Sam Zhang

Posted on Aug 26, 2020

Crawling Google Search Results - Part 3: Fetching Wiki

#python #tutorial

So we've created a pretty awesome Google results spider that can crawl normal results plus related video results in the last two parts. Now, we're going to extend it: let's go looking for the wiki!

WARNING: Don't ever use this spider to scrape lots of data. As of Google provides a public API that allows you to call 100 times for free, your IP will be banned if Google noticed the unusual traffic from your computer. This spider is built only for learning purposes, and it shouldn't be used in real projects. So keep that in mind, and we'll get started.

Our Goal

Okay, let me explain it. If you search Google for Python, you will see a card containing wikis of Python in the upper-right corner.

Understood? All right, then let's analyze our page as usual.

Let's Analyze!

Container

Take a close look at the source code. What's the container? Right, it's a div element with class kp-wholepage as the picture shown below.

Wiki Title

Next, we'll look for the wiki's title. In our example, it's Python. It's inside a h2 element whose data-attrid is title.

Wiki Subtitle

Some wikis have subtitles, such as our example. To get it, we need to find a div with attribute data-attrid="subtitle" and get its text.

Wiki Description

Wikis also have descriptions. Its content is inside a span tag with a parent div. The div has a class called kno-rdesc.

Wiki Link

Did you see that all wikis have a wikipedia link after each of their descriptions? Well, that's the link that we're going to crawl. It's right below wiki's description, and in the same parent span.

Wiki Details

Finally, we've reached the hardest part of this post. We are going to fetch for the details as shown below.

No, it's not a table, sorry. In fact, it's generated with several divs. Take a close look. Each detail is actually surrounded by a div styled with class mod. But, if you search for class="mod" in the HTML, you'll get an extra one: the description (There's one more out there, but not in the same parent). We'll just skip that using [1:]. So, to be clear, we are going to look for several divs with class mod and has a parent div with class wp-ms.

The parent:

The details that we're looking for:

Name

We also look into the details. We need to fetch for two things in order to get this thing complete: the name and the detail description. First, let's take a look at the names. It's right inside the first span element of the div. We'll strip the : part out when we code.

Description

Then comes the description. It's in the rest of spans of our div, except for the first one.

The reason I say it this way, not saying the last one, is because there might be two spans being the description together. For example, the File extension tab of our HTML:

There are two spans in our sight. We need to add a for loop to keep adding spans to our target string variable.

Coding Time

All right, I guess you all are enough with analyzing stuff. Let have some fun now! Open up your favorite IDE, and let's start coding!
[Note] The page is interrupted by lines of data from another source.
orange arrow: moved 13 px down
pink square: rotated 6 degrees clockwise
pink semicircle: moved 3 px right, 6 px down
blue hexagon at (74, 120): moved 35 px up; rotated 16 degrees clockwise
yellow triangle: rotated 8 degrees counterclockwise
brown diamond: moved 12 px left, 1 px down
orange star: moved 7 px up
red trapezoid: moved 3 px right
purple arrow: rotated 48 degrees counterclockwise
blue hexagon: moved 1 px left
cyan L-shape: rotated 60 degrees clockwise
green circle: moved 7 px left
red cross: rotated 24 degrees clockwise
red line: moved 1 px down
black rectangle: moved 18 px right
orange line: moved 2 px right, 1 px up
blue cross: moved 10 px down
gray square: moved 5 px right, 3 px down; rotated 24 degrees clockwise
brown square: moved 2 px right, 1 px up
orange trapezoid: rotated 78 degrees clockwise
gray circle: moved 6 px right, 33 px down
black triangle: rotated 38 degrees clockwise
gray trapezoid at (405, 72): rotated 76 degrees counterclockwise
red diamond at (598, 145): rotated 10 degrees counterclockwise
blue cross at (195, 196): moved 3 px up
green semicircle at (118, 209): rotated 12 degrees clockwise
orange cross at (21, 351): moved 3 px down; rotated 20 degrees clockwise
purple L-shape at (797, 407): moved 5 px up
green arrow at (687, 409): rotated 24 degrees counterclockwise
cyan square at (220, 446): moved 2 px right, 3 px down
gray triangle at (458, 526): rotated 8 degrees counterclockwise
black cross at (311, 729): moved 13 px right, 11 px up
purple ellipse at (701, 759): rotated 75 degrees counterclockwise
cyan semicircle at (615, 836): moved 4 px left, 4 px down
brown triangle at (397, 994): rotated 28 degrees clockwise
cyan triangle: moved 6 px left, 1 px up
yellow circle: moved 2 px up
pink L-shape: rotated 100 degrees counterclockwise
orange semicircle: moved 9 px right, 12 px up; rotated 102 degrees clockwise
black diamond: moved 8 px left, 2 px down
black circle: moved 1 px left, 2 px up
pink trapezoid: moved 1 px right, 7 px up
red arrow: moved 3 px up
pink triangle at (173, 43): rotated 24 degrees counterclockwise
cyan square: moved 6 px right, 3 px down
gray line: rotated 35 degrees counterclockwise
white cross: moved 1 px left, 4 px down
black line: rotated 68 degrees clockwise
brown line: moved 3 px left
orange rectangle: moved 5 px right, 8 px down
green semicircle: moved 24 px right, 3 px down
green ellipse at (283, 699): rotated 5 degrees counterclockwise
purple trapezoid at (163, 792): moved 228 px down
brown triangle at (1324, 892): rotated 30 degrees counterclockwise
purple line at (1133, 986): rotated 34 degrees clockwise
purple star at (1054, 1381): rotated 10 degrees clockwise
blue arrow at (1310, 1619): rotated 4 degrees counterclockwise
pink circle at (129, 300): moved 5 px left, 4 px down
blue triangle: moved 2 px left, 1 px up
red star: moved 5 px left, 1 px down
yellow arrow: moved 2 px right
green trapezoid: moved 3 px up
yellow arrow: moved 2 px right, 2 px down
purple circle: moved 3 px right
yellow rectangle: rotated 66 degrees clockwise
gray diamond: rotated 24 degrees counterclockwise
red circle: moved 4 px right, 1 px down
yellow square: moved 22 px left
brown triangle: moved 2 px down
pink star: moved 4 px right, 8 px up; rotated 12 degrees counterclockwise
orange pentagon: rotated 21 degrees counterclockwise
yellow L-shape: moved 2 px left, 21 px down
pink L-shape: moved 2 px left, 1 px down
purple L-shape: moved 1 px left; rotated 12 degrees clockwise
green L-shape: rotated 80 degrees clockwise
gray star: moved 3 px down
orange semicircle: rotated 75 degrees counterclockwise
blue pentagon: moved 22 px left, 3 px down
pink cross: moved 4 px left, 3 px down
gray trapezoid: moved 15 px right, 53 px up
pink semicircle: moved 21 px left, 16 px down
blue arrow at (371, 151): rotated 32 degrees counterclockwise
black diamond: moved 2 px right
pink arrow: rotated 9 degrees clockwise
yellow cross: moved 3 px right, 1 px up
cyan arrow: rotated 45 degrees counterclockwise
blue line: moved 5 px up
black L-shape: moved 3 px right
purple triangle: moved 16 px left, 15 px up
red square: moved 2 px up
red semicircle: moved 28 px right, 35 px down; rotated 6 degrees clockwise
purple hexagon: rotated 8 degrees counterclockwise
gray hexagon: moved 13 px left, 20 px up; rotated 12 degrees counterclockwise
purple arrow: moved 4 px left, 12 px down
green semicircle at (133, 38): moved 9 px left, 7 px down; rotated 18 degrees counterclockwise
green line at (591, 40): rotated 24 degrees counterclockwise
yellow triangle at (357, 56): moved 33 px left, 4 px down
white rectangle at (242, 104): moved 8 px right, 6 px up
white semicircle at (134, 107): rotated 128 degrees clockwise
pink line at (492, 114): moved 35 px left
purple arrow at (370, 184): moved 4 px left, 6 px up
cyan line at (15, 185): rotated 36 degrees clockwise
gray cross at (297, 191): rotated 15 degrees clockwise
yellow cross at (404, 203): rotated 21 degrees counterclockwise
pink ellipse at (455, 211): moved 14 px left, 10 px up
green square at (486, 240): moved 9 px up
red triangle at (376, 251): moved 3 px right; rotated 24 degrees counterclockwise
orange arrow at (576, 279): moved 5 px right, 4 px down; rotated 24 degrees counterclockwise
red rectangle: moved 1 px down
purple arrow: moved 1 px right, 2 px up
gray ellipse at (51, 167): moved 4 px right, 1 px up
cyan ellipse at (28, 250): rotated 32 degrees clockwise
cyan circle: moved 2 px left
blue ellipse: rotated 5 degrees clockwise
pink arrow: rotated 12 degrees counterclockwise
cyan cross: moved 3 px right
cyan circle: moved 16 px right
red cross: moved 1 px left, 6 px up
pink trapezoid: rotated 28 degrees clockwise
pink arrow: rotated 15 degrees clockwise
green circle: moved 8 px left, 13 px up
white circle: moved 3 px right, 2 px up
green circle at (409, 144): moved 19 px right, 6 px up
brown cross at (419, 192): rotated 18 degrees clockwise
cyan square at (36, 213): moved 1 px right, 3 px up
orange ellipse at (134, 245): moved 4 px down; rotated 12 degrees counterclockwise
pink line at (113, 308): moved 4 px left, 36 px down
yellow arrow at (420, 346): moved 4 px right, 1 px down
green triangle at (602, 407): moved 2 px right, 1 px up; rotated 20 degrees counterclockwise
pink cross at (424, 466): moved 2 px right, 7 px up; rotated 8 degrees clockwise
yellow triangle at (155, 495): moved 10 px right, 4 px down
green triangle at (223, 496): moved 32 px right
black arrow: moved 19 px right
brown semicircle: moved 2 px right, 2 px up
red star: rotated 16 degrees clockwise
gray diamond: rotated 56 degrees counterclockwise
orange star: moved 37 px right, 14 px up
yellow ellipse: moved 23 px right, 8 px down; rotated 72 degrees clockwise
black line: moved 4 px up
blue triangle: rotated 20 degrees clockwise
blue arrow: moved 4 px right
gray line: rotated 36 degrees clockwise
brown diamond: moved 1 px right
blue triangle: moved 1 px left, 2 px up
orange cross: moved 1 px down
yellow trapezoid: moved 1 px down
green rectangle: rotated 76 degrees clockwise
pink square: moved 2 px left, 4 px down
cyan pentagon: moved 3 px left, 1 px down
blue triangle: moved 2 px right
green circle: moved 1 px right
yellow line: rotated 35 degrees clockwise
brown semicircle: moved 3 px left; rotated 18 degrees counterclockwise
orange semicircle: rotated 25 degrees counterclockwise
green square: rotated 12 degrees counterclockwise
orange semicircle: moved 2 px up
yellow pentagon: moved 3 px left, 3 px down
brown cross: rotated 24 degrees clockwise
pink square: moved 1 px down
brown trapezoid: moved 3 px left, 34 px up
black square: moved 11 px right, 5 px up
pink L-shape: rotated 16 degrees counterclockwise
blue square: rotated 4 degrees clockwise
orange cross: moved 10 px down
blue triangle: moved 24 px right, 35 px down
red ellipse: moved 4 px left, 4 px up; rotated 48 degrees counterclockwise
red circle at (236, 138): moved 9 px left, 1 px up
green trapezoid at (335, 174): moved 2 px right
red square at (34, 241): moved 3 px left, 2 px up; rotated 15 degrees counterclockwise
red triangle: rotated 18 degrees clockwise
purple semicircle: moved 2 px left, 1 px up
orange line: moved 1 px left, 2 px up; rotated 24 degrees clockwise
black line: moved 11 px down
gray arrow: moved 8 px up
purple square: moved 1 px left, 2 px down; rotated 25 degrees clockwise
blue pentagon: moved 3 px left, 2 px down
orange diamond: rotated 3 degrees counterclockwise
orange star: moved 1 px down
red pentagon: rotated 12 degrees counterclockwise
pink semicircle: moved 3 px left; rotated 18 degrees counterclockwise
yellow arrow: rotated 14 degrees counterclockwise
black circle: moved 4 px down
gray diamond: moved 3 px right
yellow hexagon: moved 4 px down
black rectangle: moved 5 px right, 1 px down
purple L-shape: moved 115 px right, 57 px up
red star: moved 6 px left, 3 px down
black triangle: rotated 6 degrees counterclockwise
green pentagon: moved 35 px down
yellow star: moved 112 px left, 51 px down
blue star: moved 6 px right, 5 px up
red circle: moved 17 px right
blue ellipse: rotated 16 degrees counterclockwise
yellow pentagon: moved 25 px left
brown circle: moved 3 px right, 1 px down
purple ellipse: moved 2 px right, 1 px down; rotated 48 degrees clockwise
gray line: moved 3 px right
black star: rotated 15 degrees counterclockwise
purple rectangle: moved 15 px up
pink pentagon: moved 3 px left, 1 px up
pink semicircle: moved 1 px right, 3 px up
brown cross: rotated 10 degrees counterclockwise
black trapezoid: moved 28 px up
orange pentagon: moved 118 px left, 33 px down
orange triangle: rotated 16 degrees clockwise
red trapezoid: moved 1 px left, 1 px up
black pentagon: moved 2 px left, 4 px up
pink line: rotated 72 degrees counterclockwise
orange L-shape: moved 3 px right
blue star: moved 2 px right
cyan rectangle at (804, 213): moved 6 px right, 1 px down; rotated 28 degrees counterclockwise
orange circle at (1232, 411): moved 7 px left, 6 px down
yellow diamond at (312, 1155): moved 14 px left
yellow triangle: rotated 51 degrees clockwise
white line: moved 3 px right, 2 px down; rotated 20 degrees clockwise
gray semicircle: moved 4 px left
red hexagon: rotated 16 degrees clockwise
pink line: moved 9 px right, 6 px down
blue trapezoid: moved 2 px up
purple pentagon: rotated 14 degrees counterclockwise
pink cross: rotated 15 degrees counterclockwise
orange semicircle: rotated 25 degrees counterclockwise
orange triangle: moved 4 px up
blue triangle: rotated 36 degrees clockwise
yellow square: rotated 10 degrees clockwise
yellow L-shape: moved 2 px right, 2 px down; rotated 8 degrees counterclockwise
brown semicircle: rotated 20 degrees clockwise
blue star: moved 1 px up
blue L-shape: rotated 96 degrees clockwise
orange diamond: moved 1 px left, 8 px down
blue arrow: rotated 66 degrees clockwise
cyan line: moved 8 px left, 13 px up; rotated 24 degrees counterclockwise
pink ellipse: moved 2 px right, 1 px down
First, create a new method in class GoogleSpider as usual. I'll name it __search_wiki:

class GoogleSpider(object):
    # ...
    def __search_wiki(self, response: requests.Response) -> list:
        """Search for wiki results based on the given response

        Args:
            response (requests.Response): The response requested to Google

        Returns:
            list: A list of wiki results, usually only one if found.
        """
        pass
    # ...

And add it to our search function:

class GoogleSpider(object):
    # ...
    def search(self, query: str, page: int = 1) -> dict:
        # ...
        video = self.__search_video(response)
        result = self.__search_result(response)
        wiki = self.__search_wiki(response)  # <---
        pages = self.__get_total_page(response)
        results.extend(result)
        results.extend(video)
        results.extend(wiki)  # <---
        return {
            'results': results,
            'pages': pages
        }

OK. We're ready to develop our __search_wiki method now! First of all, we need to create a BeautifulSoup object and get the wiki container:

class GoogleSpider(object):
    # ...
    def __search__wiki(self, response: requests.Response) -> list:
        # ...
        soup = BeautifulSoup(response.text, 'html.parser')
        # Get the info container card
        container = soup.find('div', class_='kp-wholepage')

    # ...

And we will detect wether the container is empty or not:

class GoogleSpider(object):
    # ...
    def __search_wiki(self, response: requests.Response) -> list:
        # ...
        # If the container is empty (None), then there isn't a wiki tab for the
        # given response.
        if container is None:
            return []

Then, we will collect the details (I'm going to just paste my code here, leave a comment if you don't understand something):

class GoogleSpider(object):
    # ...
    def __search_wiki(self, response: requests.Response) -> list:
        # ...
        # Title
        title = container.find('h2', attrs={'data-attrid': 'title'}).text
        # Subtitle
        try:
            subtitle = container.find(
                'div', attrs={'data-attrid': 'subtitle'}).text
        except AttributeError:
            subtitle = None
        # Description
        des = container.find('div', class_='kno-rdesc').find('span').text
        # The link to Wikipedia
        url = container.find('div', class_='kno-rdesc').find('a')['href']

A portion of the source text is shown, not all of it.